- TASK TO COMPLETE: Copy each line of the following data that contains "Superettan".

Saved entries
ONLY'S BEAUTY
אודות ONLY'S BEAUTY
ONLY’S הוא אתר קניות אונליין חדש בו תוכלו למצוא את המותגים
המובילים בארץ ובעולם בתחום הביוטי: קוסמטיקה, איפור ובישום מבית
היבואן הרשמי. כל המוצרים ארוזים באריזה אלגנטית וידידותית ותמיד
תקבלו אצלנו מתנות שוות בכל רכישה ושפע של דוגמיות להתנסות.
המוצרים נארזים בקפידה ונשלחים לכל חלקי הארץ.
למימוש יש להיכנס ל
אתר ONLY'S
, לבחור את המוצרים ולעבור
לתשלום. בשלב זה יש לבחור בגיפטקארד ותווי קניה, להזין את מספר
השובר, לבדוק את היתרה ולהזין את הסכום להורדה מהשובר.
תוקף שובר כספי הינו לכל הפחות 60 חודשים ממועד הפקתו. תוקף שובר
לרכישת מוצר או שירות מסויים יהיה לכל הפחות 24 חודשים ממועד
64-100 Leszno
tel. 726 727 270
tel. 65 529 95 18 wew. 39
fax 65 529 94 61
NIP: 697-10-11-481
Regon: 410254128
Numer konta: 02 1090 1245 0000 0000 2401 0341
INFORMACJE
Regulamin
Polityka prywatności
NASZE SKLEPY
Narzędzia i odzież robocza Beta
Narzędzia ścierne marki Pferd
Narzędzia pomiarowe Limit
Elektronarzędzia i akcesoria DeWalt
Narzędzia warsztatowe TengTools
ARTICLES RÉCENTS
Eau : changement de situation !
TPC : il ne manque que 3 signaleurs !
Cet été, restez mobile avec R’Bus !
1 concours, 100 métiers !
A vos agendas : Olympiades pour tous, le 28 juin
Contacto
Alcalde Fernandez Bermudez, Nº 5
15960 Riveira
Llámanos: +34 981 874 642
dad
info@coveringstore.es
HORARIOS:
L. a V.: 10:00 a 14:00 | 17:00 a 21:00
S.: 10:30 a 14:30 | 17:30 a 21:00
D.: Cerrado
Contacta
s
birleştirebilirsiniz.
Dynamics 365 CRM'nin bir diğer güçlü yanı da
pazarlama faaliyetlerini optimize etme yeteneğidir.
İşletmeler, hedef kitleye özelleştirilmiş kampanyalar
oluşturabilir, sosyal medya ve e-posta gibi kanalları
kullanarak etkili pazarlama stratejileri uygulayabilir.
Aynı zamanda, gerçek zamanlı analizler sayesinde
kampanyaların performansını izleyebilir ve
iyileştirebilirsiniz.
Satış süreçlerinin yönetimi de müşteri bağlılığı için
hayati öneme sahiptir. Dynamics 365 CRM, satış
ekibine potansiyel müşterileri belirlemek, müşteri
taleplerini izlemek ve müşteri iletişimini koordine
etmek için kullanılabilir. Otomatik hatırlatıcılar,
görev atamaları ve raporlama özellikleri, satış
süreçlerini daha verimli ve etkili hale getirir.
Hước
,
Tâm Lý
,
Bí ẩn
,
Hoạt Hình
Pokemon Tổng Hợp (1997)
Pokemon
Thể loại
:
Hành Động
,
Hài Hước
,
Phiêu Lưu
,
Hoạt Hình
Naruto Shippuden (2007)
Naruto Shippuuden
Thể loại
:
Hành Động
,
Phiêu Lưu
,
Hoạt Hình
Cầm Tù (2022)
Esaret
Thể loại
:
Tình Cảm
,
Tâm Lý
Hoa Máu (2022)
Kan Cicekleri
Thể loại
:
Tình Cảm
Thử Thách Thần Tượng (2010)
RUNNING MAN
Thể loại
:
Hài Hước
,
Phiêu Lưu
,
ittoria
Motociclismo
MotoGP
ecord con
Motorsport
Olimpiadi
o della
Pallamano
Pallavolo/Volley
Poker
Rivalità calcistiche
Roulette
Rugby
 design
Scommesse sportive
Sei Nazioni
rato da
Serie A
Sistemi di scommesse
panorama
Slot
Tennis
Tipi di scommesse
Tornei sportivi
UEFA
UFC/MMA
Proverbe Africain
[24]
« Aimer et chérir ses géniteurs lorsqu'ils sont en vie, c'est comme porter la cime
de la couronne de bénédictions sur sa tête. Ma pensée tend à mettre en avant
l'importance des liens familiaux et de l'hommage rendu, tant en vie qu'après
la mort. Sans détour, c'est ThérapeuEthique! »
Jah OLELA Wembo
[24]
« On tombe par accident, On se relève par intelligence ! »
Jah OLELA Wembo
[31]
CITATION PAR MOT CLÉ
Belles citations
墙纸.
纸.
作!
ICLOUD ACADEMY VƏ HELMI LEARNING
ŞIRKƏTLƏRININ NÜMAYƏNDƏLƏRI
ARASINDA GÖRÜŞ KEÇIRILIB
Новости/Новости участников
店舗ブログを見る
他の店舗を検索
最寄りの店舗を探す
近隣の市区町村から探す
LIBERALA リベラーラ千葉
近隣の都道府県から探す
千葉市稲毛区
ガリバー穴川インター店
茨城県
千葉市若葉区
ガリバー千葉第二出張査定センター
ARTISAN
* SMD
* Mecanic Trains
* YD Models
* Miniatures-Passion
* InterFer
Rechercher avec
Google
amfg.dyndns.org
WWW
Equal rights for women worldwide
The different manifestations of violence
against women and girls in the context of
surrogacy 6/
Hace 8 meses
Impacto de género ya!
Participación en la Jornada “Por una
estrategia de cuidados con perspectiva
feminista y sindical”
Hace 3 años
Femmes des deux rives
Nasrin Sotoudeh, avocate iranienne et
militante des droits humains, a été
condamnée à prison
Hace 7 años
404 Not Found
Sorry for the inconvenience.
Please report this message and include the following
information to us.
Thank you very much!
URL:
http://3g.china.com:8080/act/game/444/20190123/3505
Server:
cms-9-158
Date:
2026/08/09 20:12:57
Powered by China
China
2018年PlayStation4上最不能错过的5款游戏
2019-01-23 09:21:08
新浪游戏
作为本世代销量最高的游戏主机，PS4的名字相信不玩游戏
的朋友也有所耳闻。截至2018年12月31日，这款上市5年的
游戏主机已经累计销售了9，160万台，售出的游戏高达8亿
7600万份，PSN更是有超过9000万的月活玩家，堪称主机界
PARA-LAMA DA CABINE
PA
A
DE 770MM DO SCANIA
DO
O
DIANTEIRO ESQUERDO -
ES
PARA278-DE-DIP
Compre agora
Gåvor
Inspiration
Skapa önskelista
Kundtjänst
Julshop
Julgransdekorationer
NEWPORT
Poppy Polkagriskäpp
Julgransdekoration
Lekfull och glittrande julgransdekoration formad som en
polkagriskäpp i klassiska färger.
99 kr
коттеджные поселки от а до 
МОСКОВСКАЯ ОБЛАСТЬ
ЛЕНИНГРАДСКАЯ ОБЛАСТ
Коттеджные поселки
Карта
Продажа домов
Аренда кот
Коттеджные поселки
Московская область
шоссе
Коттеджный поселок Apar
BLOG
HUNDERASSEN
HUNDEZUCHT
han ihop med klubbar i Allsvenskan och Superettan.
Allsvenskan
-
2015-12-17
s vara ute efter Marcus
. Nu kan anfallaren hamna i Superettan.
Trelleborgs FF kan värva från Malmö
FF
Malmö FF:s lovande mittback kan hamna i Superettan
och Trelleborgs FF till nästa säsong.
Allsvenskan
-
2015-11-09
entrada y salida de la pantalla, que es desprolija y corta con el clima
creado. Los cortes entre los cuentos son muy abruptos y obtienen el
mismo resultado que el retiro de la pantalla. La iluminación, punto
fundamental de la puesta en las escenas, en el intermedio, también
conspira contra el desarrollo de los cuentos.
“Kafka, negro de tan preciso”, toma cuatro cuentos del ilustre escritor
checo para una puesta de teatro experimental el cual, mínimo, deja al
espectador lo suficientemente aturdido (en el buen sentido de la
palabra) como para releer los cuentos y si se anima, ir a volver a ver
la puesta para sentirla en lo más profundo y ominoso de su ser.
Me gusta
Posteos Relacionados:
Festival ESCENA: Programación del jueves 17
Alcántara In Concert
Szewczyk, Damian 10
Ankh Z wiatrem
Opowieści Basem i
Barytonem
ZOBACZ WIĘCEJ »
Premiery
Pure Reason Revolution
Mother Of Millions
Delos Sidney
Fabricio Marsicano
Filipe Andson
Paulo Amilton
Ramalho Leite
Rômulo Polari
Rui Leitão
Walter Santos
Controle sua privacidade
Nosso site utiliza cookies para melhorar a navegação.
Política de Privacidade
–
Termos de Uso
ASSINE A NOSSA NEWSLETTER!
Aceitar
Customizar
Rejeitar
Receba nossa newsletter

- ANSWER TO THIS TASK:
han ihop med klubbar i Allsvenskan och Superettan.
. Nu kan anfallaren hamna i Superettan.
Malmö FF:s lovande mittback kan hamna i Superettan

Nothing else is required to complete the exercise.